I want to find out if a pthread lock variable is locked or not. One simple approach is to use a trylock as shown below

pthread_mutex_t lockVar;
if(pthread_mutex_trylock(&lockVar) == 0)
{
    //lock was successful
    pthread_mutex_unlock(&lockVar);
}
else
{
    //someone else holds the lock
}

How do I do the same thing without obtaining a lock?

like image 288
arunmoezhi Avatar asked Sep 05 '14 21:09

arunmoezhi


2 Answers

When you have multiple executions happening concurrently, there is no notion of "simultaneity". Events cannot be given a global order in time, except for when explicit synchronizations happen. There is no property that's observable from within the language that can observe any kind of ordering in general.

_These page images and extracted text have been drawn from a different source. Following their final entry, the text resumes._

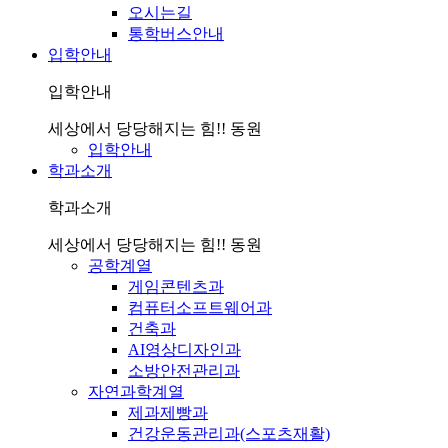
오시는길
통학버스안내
입학안내
입학안내
세상에서 당당해지는 힘!! 동원
입학안내
학과소개
학과소개
세상에서 당당해지는 힘!! 동원
공학계열
게임콘텐츠과
컴퓨터소프트웨어과
건축과
AI영상디자인과
소방안전관리과
자연과학계열
제과제빵과
건강운동관리과(스포츠재활)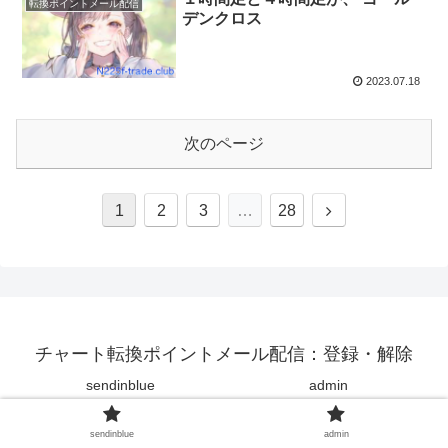
転換ポイントメール配信
デンクロス
2023.07.18
次のページ
1
2
3
…
28
チャート転換ポイントメール配信：登録・解除
sendinblue
admin
© 2022 チャート転換ポイントメール配信：登録・解除.
sendinblue
admin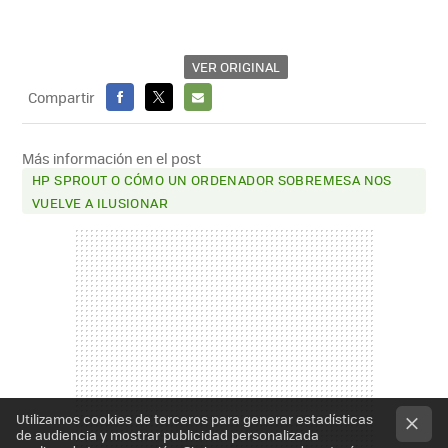
VER ORIGINAL
Compartir
FACEBOOK
X
E-
MAIL
Más información en el post
HP SPROUT O CÓMO UN ORDENADOR SOBREMESA NOS
VUELVE A ILUSIONAR
Utilizamos cookies de terceros para generar estadísticas
de audiencia y mostrar publicidad personalizada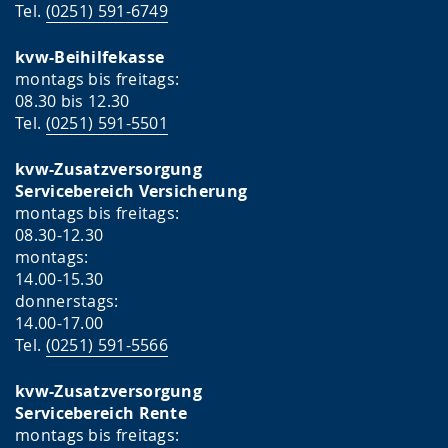
Tel.
(0251) 591-6749
kvw-Beihilfekasse
montags bis freitags:
08.30 bis 12.30
Tel.
(0251) 591-5501
kvw-Zusatzversorgung
Servicebereich Versicherung
montags bis freitags:
08.30-12.30
montags:
14.00-15.30
donnerstags:
14.00-17.00
Tel.
(0251) 591-5566
kvw-Zusatzversorgung
Servicebereich Rente
montags bis freitags:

Specifically, the question "is that mutex over there locked" is meaningless. It has no answer upon which you can act. Whatever the fictitious answer is, the state of the mutex can change right after. There is nothing you can do with an answer like "yes, it's locked" (it might become unlocked at the same time), or "no, it's unlocked" (it may get locked before you get there).

The only thing you can do with a mutex is try to lock it. You either fail, and thus know that it was locked, or you succeed and thus know that it wasn't, and now you have the lock.

like image 123
Kerrek SB Avatar answered Nov 08 '22 06:11

Kerrek SB


Regardless of what you want to do with the result, the way you're doing it right now is the only way. You cannot simply query whether a mutex is locked without locking it. If you want a synchronization primitive for which you can query the status without modifying it, POSIX semaphores would be a possibility. A binary semaphore can serve as a lock (although it lacks the concept of an owner, which may be a problem for you if you need recursive locking) and sem_getvalue can determine whether or not the semaphore is "locked" at a single moment in time.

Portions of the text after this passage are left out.